Título: Morales: ''Vamos tomar o destino nas mãos''
Autor: Sheila Machado
Fonte: Jornal do Brasil, 18/12/2005, Internacional, p. A7

Se Evo Morales se tornar presidente, a Bolívia entra para a história como o primeiro país da América do Sul a eleger um presidente totalmente indígena. O aimará conversou com o semanário americano Newsweek sobre seu possível governo. A Bolívia é uma sociedade racista para os povos indígenas?

Totalmente. Há xenofobia, discriminação, exclusão. Eles nos consideram quase como se fôssemos animais selvagens. Agora estamos dizendo à classe média, aos ricos e aos empresários que também temos direitos.

Você vai parar a erradicação do cultivo da coca se eleito?

Quero um acordo ou uma parceria com os Estados Unidos para conseguir índice zero de tráfico. Não coca zero, mas zero cocaína. Cocaína e o narcotráfico não são parte da cultura andina. Mas a folha de coca é. A Organização Mundial de Saúde estudou a planta e diz que é segura. A coca pode ser industrializada e utilizada sem perigo.

Algumas autoridades americanas dizem que sua campanha tem apoio financeiro do presidente da Venezuela, Hugo Chávez. É verdade?

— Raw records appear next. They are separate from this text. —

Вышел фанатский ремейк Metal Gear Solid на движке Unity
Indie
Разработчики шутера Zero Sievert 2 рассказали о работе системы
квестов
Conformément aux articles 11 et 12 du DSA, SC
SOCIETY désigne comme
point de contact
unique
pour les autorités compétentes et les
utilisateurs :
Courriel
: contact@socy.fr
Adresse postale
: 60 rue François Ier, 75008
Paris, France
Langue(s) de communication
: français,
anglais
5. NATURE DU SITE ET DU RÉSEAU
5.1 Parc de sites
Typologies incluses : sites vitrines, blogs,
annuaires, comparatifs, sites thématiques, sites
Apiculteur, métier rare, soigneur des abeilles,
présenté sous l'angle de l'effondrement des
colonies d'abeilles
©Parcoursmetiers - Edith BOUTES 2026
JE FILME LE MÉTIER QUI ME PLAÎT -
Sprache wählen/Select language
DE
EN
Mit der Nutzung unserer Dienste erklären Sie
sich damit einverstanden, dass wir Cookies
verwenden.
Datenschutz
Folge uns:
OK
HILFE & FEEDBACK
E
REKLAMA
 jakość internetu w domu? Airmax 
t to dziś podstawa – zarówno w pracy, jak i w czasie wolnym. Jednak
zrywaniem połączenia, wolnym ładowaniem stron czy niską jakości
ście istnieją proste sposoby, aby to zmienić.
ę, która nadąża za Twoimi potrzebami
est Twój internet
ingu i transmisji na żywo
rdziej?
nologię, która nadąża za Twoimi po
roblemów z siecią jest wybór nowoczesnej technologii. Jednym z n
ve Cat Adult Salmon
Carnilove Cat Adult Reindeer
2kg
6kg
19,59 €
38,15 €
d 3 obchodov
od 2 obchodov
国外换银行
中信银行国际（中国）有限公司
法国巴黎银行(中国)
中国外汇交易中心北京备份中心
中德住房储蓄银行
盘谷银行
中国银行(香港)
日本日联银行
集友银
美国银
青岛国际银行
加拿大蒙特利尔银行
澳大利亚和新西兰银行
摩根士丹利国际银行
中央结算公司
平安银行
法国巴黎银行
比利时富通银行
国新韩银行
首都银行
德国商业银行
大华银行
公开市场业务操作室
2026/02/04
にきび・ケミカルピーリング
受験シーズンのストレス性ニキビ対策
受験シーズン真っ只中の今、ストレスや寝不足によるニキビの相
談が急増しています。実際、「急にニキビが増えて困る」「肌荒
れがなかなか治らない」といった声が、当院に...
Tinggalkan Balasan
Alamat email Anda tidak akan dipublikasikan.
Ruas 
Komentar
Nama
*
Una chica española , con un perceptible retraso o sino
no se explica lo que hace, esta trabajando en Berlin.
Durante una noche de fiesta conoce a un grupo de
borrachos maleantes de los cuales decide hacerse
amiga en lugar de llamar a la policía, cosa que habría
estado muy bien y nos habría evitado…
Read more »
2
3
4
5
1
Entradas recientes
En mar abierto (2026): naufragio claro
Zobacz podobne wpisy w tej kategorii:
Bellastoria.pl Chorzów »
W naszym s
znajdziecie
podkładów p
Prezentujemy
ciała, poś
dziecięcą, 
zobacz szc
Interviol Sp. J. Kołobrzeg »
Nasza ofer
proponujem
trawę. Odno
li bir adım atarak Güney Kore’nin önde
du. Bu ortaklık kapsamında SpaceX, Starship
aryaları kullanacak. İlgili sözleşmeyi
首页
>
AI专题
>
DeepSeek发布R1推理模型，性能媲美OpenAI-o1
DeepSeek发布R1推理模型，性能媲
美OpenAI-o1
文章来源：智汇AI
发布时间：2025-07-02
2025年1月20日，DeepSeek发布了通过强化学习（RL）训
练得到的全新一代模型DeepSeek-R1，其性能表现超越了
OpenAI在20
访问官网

As pessoas na Casa Branca que dizem isso são tolas. Primeiro, me acusam de ser narcotraficante, narcoterrorista e aliado da guerrilha Forças Armadas Revolucionárias da Colômbia. É ridículo. Me criticam por receber um prêmio de direitos humanos da Líbia. No ano anterior, tinha sido dado para o Nelson Mandela, e todos respeitam o Mandela. Agora, me acusam de aceitar dinheiro de Cuba, de Chávez. É totalmente falso. O capital mais valioso que Evo Morales tem é sua honestidade e transparência.

Que tipo de relacionamento o governo de Morales vai ter com o setor privado, especialmente o de energia?

Não estou falando em expulsar as companhias de gás. Mas também não significa que vão ficar com nossas reservas. Vamos naturalizá-las. Os contratos com as empresas serão modificados para deixar claro que elas devem responder aos bolivianos. Se as petroleiras quiserem investir aqui, que sejam bem-vindas. Mas nenhuma vai operar sem pagar impostos. Precisamos melhorar a lei de hidrocarbonetos para que beneficie o Estado enquanto permita que as companhias recuperem os investimentos.

O que precisa ser feito para impulsionar os direitos indígenas na região?

Os povos indígenas devem se tornar atores de seu desenvolvimento, da política de seus países. É uma chance essencial para a história da América Latina. Devemos estar no centro de qualquer esforço para obter justiça, igualdade e paz social na região. Estamos cansados de promessas, queremos tomar o destino em nossas mãos.